Le drame migratoire à Ceuta, qui s’est déroulée à la frontière entre le Maroc et l’Espagne prend une ampleur inédite. À la suite de la tentative de passage massif enregistrée la semaine dernière vers l’enclave espagnole de Ceuta, les autorités médico-légales espagnoles ont revu à la hausse le bilan des victimes, ravivant les vives tensions diplomatiques entre Madrid et Rabat.

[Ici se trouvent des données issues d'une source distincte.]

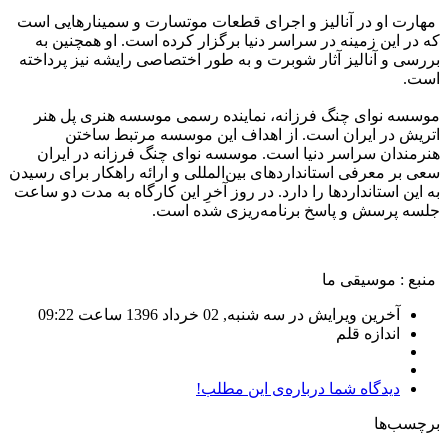
مهارت او در آنالیز و اجرای قطعات موتسارت و سمینارهایی است
که در این زمینه در سراسر دنیا برگزار کرده است. او همچنین به
بررسی و آنالیز آثار شوبرت و به طور اختصاصی رایشه نیز پرداخته
است
.
موسسه نوای چنگ فرزانه، نماینده رسمی موسسه هنری پل هنر
اتریش در ایران است. از اهداف این موسسه مرتبط ساختن
هنرمندان سراسر دنیا است. موسسه نوای چنگ فرزانه در ایران
سعی بر معرفی استانداردهای بین‌المللی و ارائه راهکار برای رسیدن
به این استانداردها را دارد. در روز آخرِ این کارگاه به مدت دو ساعت
جلسه پرسش و پاسخ برنامه‌ریزی شده است.
منبع : موسیقی ما
آخرین ویرایش در سه شنبه, 02 خرداد 1396 ساعت 09:22
اندازه قلم
دیدگاه شما درباره‌ی این مطلب!
برچسب‌ها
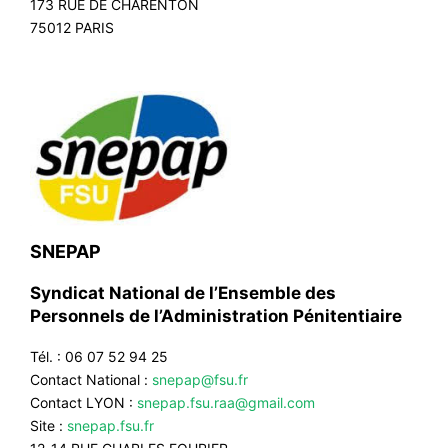
173 RUE DE CHARENTON
75012 PARIS
SNEPAP
Syndicat National de l’Ensemble des
Personnels de l’Administration Pénitentiaire
Tél. : 06 07 52 94 25
Contact National :
snepap@fsu.fr
Contact LYON :
snepap.fsu.raa@gmail.com
Site :
snepap.fsu.fr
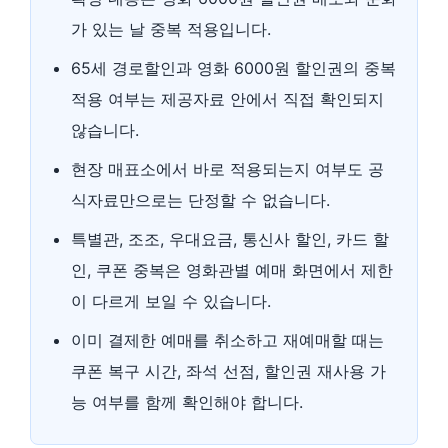
가 있는 날 중복 적용입니다.
65세 경로할인과 영화 6000원 할인권의 중복
적용 여부는 제공자료 안에서 직접 확인되지
않습니다.
현장 매표소에서 바로 적용되는지 여부도 공
식자료만으로는 단정할 수 없습니다.
특별관, 조조, 우대요금, 통신사 할인, 카드 할
인, 쿠폰 중복은 영화관별 예매 화면에서 제한
이 다르게 보일 수 있습니다.
이미 결제한 예매를 취소하고 재예매할 때는
쿠폰 복구 시간, 좌석 선점, 할인권 재사용 가
능 여부를 함께 확인해야 합니다.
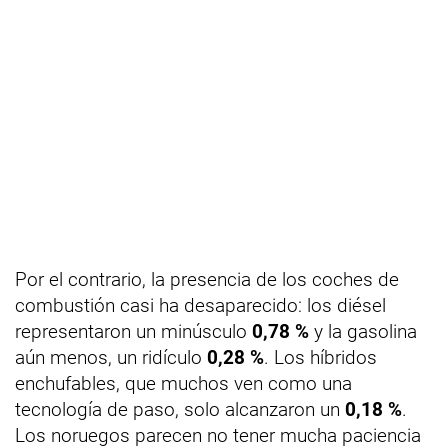
Por el contrario, la presencia de los coches de
combustión casi ha desaparecido: los diésel
representaron un minúsculo
0,78 %
y la gasolina
aún menos, un ridículo
0,28 %
. Los híbridos
enchufables, que muchos ven como una
tecnología de paso, solo alcanzaron un
0,18 %
.
Los noruegos parecen no tener mucha paciencia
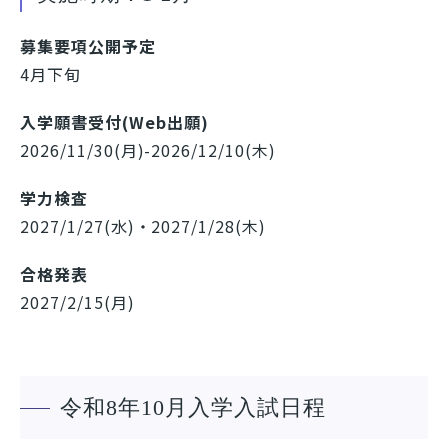
募集要項公開予定
4月下旬
入学願書受付(Web出願)
2026/11/30(月)-2026/12/10(木)
学力検査
2027/1/27(水)・2027/1/28(木)
合格発表
2027/2/15(月)
令和8年10月入学入試日程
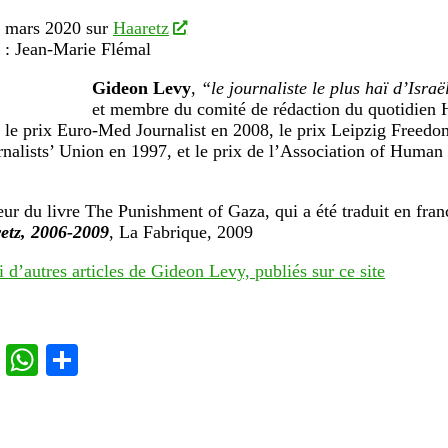
7 mars 2020 sur
Haaretz
 : Jean-Marie Flémal
Gideon Levy
,
“le journaliste le plus haï d’Israë
et membre du comité de rédaction du quotidien 
u le prix Euro-Med Journalist en 2008, le prix Leipzig Freedo
urnalists’ Union en 1997, et le prix de l’Association of Human 
teur du livre The Punishment of Gaza, qui a été traduit en fran
etz, 2006-2009
, La Fabrique, 2009
i d’autres articles de Gideon Levy, publiés sur ce site
cebook
Twitter
WhatsApp
Partager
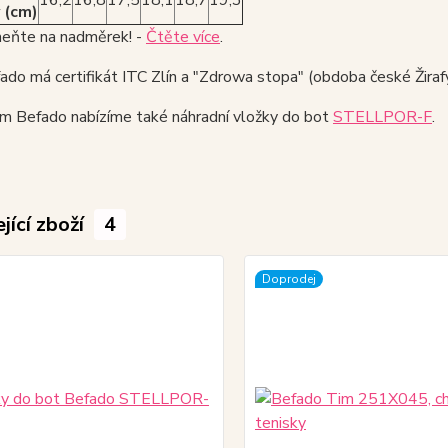
16,2
16,8
17,5
18,1
18,7
19,3
 (cm)
ňte na nadměrek! -
Čtěte více
.
do má certifikát ITC Zlín a "Zdrowa stopa" (obdoba české Žirafy
ám Befado nabízíme také náhradní vložky do bot
STELLPOR-F
.
jící zboží
4
Doprodej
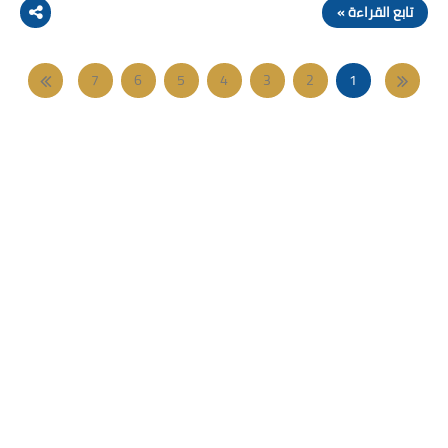
تابع القراءة »
7
6
5
4
3
2
1
11
10
9
8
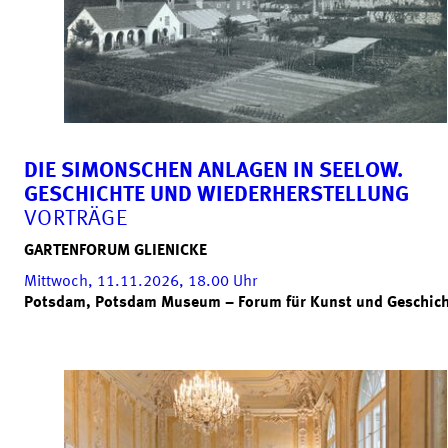
DIE SIMONSCHEN ANLAGEN IN SEELOW.
GESCHICHTE UND WIEDERHERSTELLUNG
VORTRÄGE
GARTENFORUM GLIENICKE
Mittwoch, 11.11.2026, 18.00
Uhr
Potsdam, Potsdam Museum – Forum für Kunst und Geschic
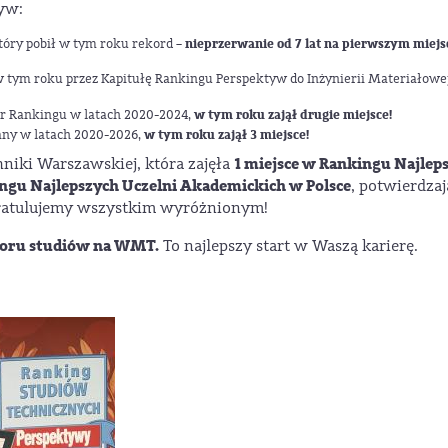
yw:
który pobił w tym roku rekord –
nieprzerwanie od 7 lat na pierwszym miejs
 w tym roku przez Kapitułę Rankingu Perspektyw do Inżynierii Materiałowej
r Rankingu w latach 2020-2024,
w tym roku zajął drugie miejsce!
any w latach 2020-2026,
w tym roku zajął 3 miejsce!
1 miejsce w Rankingu Najlep
hniki Warszawskiej, która zajęła
ingu Najlepszych Uczelni Akademickich w Polsce
, potwierdzaj
Gratulujemy wszystkim wyróżnionym!
boru studiów na WMT.
To najlepszy start w Waszą karierę.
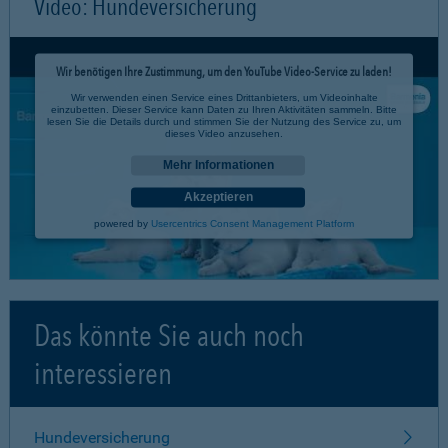
Video: Hundeversicherung
Wir benötigen Ihre Zustimmung, um den YouTube Video-Service zu laden!
Wir verwenden einen Service eines Drittanbieters, um Videoinhalte
einzubetten. Dieser Service kann Daten zu Ihren Aktivitäten sammeln. Bitte
lesen Sie die Details durch und stimmen Sie der Nutzung des Service zu, um
dieses Video anzusehen.
Mehr Informationen
Akzeptieren
powered by
Usercentrics Consent Management Platform
Das könnte Sie auch noch
interessieren
Hundeversicherung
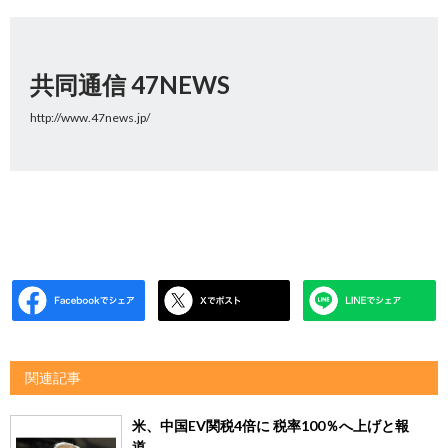
共同通信 47NEWS
http://www.47news.jp/
関連記事
米、中国EV関税4倍に 税率100％へ上げと報
道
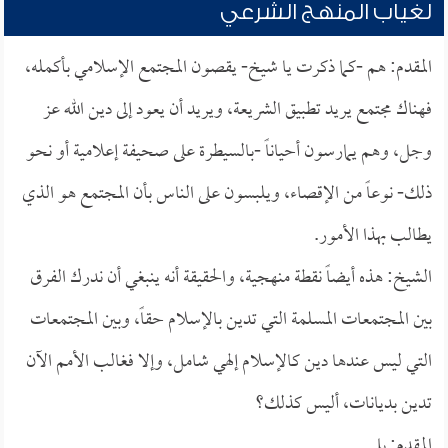
لغياب المنهج الشرعي
المقدم: هم -كما ذكرت يا شيخ- يقصون المجتمع الإسلامي بأكمله،
فهناك مجتمع يريد تطبيق الشريعة، ويريد أن يعود إلى دين الله عز
وجل، وهم يمارسون أحياناً -بالسيطرة على صحيفة إعلامية أو نحو
ذلك- نوعاً من الإقصاء، ويلبسون على الناس بأن المجتمع هو الذي
يطالب بهذا الأمور.
الشيخ: هذه أيضاً نقطة منهجية، والحقيقة أنه ينبغي أن ندرك الفرق
بين المجتمعات المسلمة التي تدين بالإسلام حقاً، وبين المجتمعات
التي ليس عندها دين كالإسلام إلهي شامل، وإلا فغالب الأمم الآن
تدين بديانات، أليس كذلك؟
المقدم: بلى.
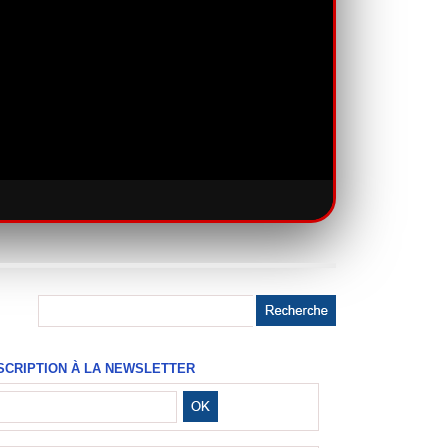
SCRIPTION À LA NEWSLETTER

Un bilan médical revu à la hausse du côté espagnol
Une commission d’experts réunissant des médecins légistes et des scientifiques de la Garde civile espagnole a communiqué mardi de nouvelles données officielles :
- 79 corps repêchés au total en mer.
- 77 autopsies directement liées au drame (deux corps ayant été retrouvés antérieurement aux événements).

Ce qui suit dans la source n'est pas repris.